Exercise instructions
No image is to be carried over; reproduce the rest of the listing word for word.
== Segment start ==
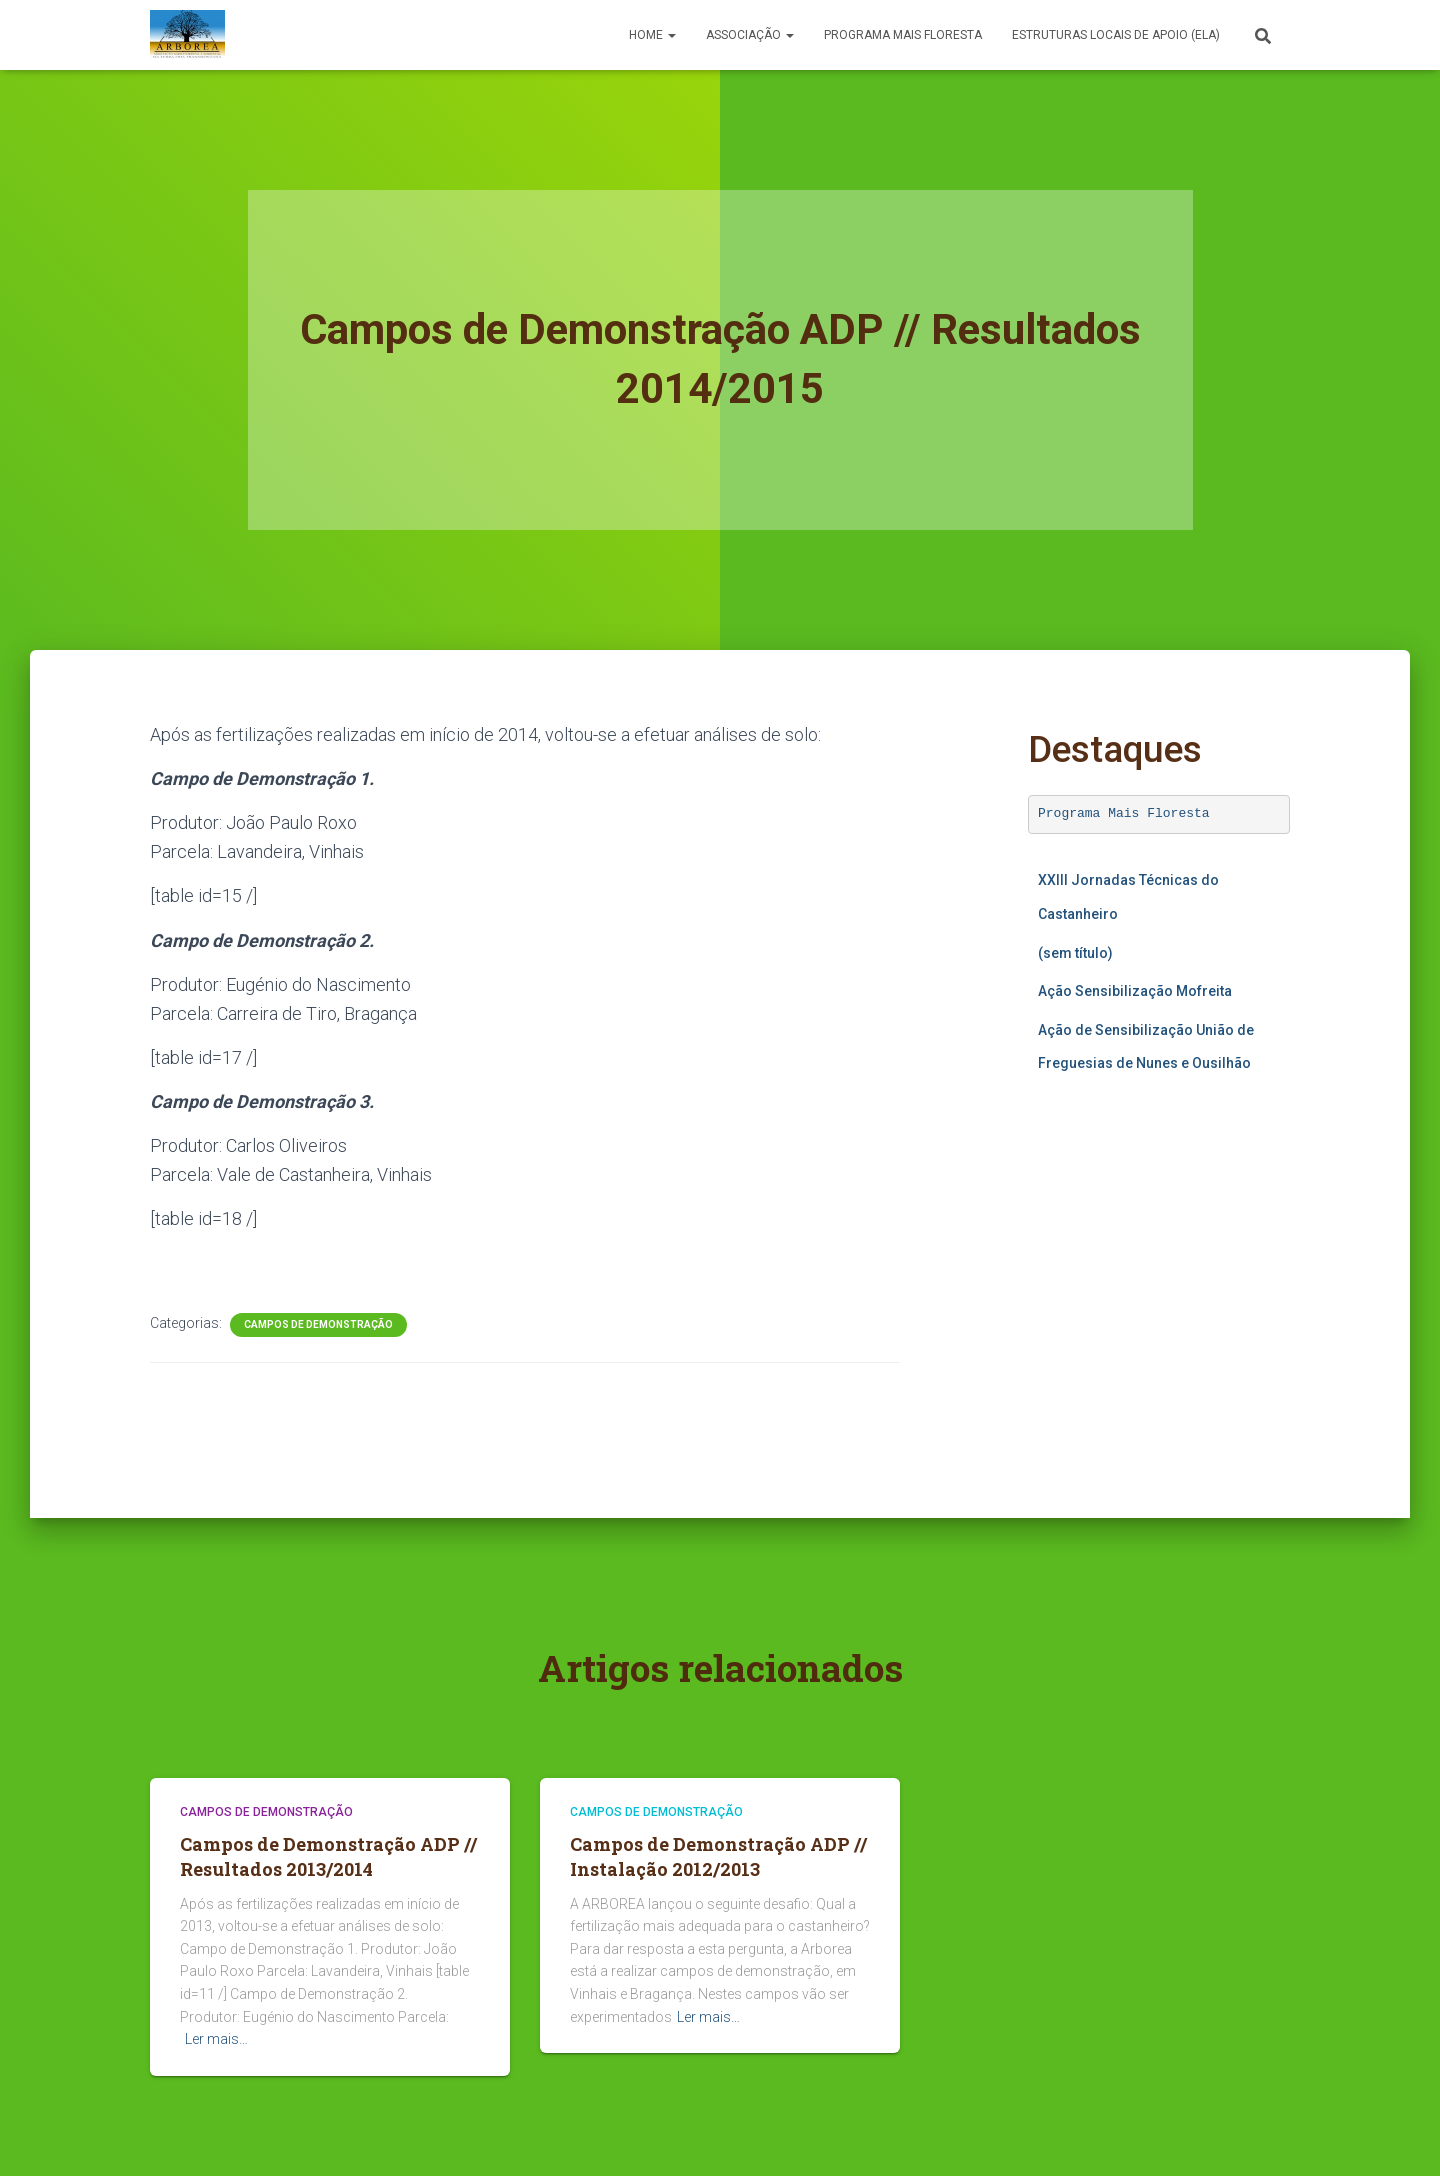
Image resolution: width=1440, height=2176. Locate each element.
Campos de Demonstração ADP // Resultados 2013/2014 (328, 1856)
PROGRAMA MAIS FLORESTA (903, 35)
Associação (750, 35)
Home (652, 35)
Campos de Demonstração (318, 1324)
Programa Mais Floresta (1124, 813)
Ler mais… (216, 2039)
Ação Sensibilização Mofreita (1135, 991)
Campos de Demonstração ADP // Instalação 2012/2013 (718, 1856)
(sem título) (1075, 953)
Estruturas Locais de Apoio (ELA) (1116, 35)
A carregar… (1159, 1281)
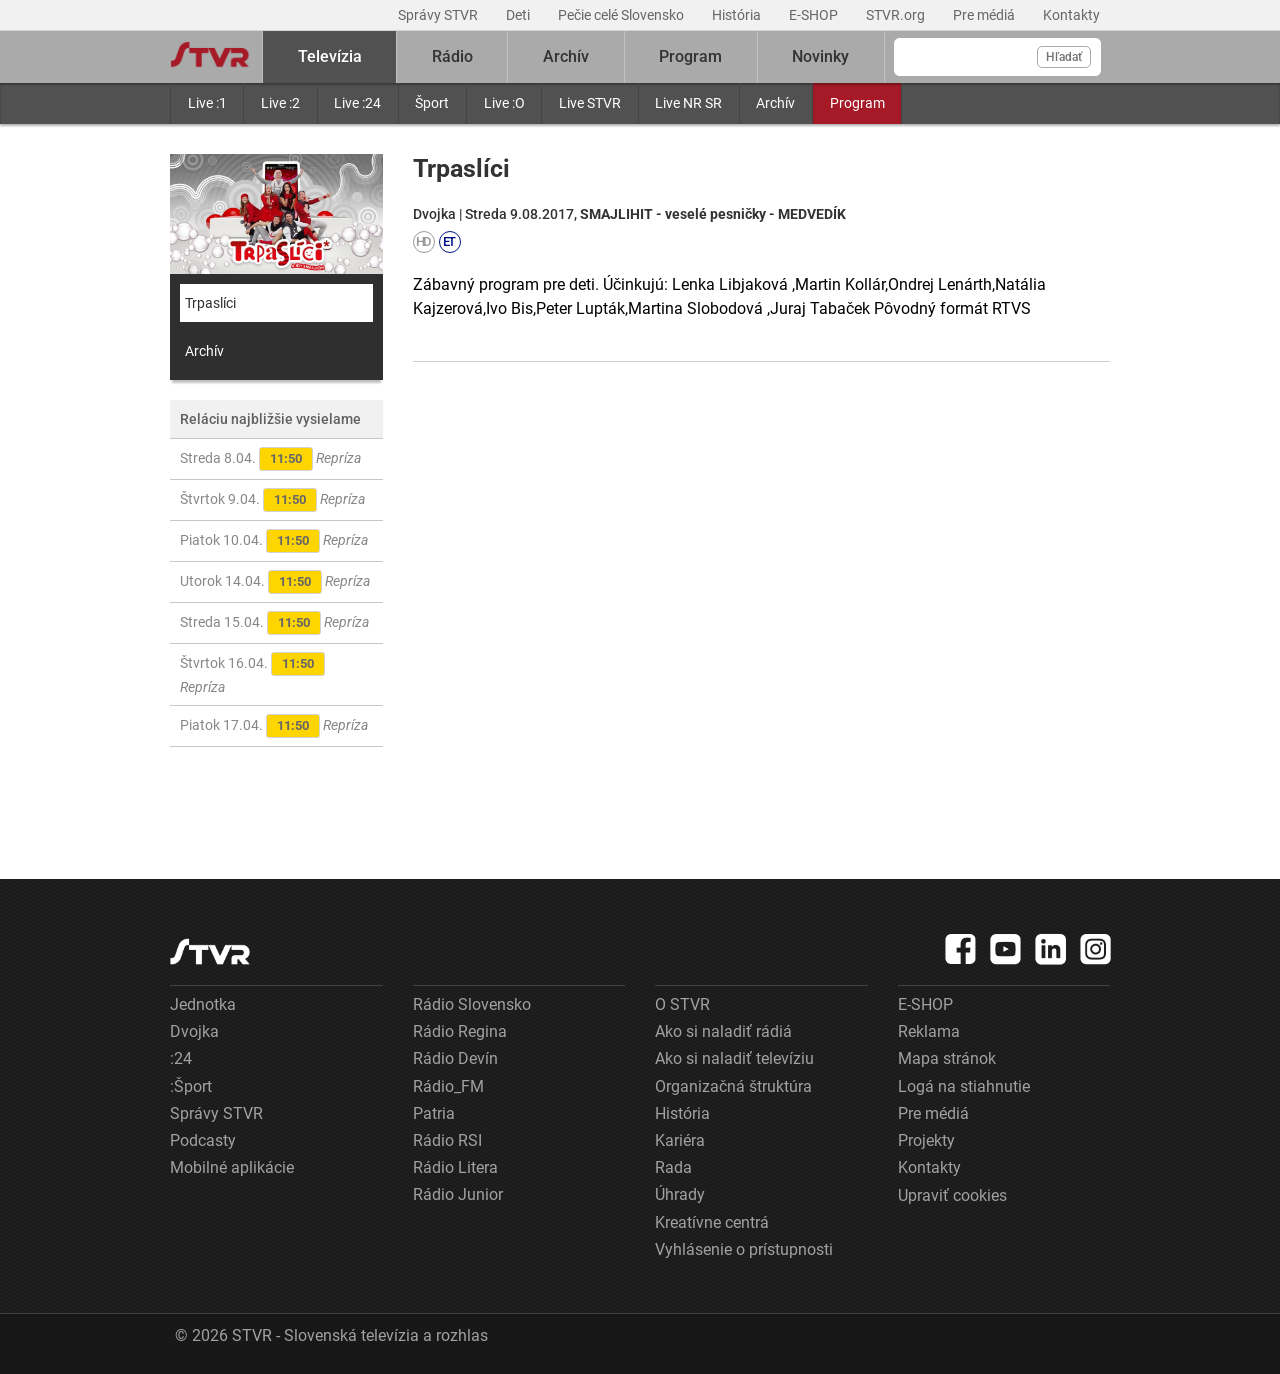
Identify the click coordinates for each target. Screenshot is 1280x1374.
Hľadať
== Segment end ==
Result
Image resolution: width=1440, height=2176. Locate each element.
Campos de Demonstração ADP // Resultados 2013/2014 (328, 1856)
PROGRAMA MAIS FLORESTA (903, 35)
Associação (750, 35)
Home (652, 35)
Campos de Demonstração (318, 1324)
Programa Mais Floresta (1124, 813)
Ler mais… (216, 2039)
Ação Sensibilização Mofreita (1135, 991)
Campos de Demonstração ADP // Instalação 2012/2013 (718, 1856)
(sem título) (1075, 953)
Estruturas Locais de Apoio (ELA) (1116, 35)
A carregar… (1159, 1281)
Identify the click coordinates for each target. Screenshot is 1280x1374.
Hľadať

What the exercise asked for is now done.